Fuel Economy status and policies for cleaner vehicles for Egypt (Ahmed El-Dorghamy, CEDARE)

  • Egypt's car fleet is expected to almost double by 2030, approaching 8 million. Transport is already responsible for about 1/3 of air pollution in Cairo.
  • Gradually doubling efficiency of new cars will save 1 billion liters/yr of gasoline and 2.4 million tons of CO2 emissions/yr by 2030, and other local pollutants.
  • Emission reduction addresses both climate change action (CO2 reduction) and local air pollution (e.g. several carcinogenic pollutants and lung irritants, etc) that harm public health and damage the environment.
  • To double the efficiency, all new cars need to go from 8 l/100 km (global baseline of 2005) to 4l/100 km by 2030; a target of the Global Fuel Economy Initiative (GFEI).
  • Status: In 2015, Egypt's fuel economy of new vehicles hovered just below 7l/100km, with a much slower rate of improvement than required, and a lost opportunity for fuel savings and pollution prevention. It is therefore recommended that Egypt starts introducing fuel economy policies
  • To start the first step on the roadmap, Egypt must establish a fuel economy labeling scheme, which is the focus of this policy brief, in parallel with other FE policies (feebate scheme, mandatory standards, etc).
  • Support for policy development is offered by the Global Fuel Economy Initiative (GFEI) and CEDARE, its regional partner in the MEWA region.
  • Parallel (or follow-up) policies can further include a set of economic instruments and regulatory measures to encourage a market shift toward more efficient vehicles as well as policies for cleaner alternative technologies such as tax reductions for electric vehicles.
  • CEDARE is also part of the Partnership for Cleaner Fuels and Vehicles (PCFV), and it is highlighted that improvement in fuel quality in Egypt is a fundamental parallel process in FE improvement in order to have fuel that is compatible with new efficient cars. There are currently no mandatory Euro standards for either gasoline or diesel at any level.

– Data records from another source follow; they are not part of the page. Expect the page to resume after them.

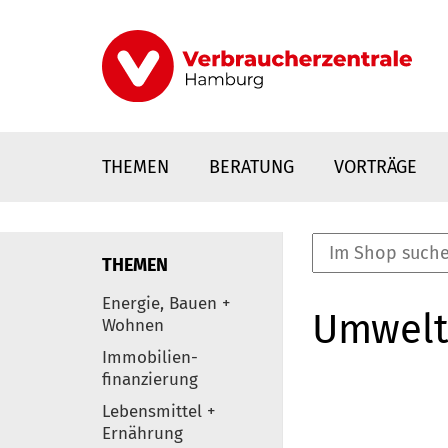
Direkt
zum
Inhalt
THEMEN
BERATUNG
VORTRÄGE
THEMEN
nstaltungen
Energie, Bauen +
Umwelt
0
Wohnen
Elemente
Immobilien-
finanzierung
Lebensmittel +
Ernährung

E-mobility (Dr. Ahmed Mosa, MASARAT Consultancy)

  • Context of future transport:

    • Most of the GDP growth in the future will be attributed to cities not to countries.
    • By 2025 1 trillion devices will be online with 15 devices per household; 5 billion internet users. This is the future context of mobility and transportation.
  • Current traditional infrastructure-based paradigm in Egypt:

    • In Egypt, most roads are over-capacity (based on level-of-service mapping of Egypt's road network) with cost of congestion reaching 50 Billion EGP/yr by 2030 (WB study), i.e. 2 Billion liters of gasoline is wasted due to congestion.
    • Investments needed in infrastructure are about 40 Billion USD (planned/ongoing and needed) over the next 5 years.
  • New paradigm:

    • Transport in the digital age is based on:

      • User-centered.
      • Integrated and intelligent
      • Automated and safe.
      • Pricing and payments facilitated.
    • Multimodal door-to-door planning with mobility integrators or "mobility aggregators" to integrate all services in a clearinghouse, powered with a payment engine.
    • This implies new products for "cities as a customer".
  • Advanced cities already show positive results with regards to "substitution effects" reducing fuel consumption and kilometers traveled.
  • E-mobility:

    • E-mobility is an essential part of such developments and forecasts indicated rapid uptake of electric 4-wheelers (E4Ws), 2-wheelers (E2Ws), and E-buses. There are already more than 20 million E2Ws worldwide, mostly E-scooters.
    • Level of development/maturity of each technology is presented in terms of distance (range per charge/refueling), time to recharge, storage weight, and infrastructure investment.
    • "Wired" charging is growing most in Europe, serving BEV (Battery Electric Vehicles) and PHEV (Plug-in electric vehicles), while battery swapping, wireless induction charging, and hydrogen refueling are behind in the development process. A good BEV example is the Renault Zoe.
  • E-mobility business model:

    • Different e-mobility business models were presented, noting the traditional and new paradigms with more elaboration of a larger ecosystem.
    • Suggested business models were presented at a conceptual level involving leasing, subsidy mechanisms, and contract times.
  • Key advice for Egypt was presented, highlighting the need for a holistic approach to promotion of e-mobility (demand creation, supply-side interventions, infrastructure, and R&D, involving all stakeholders.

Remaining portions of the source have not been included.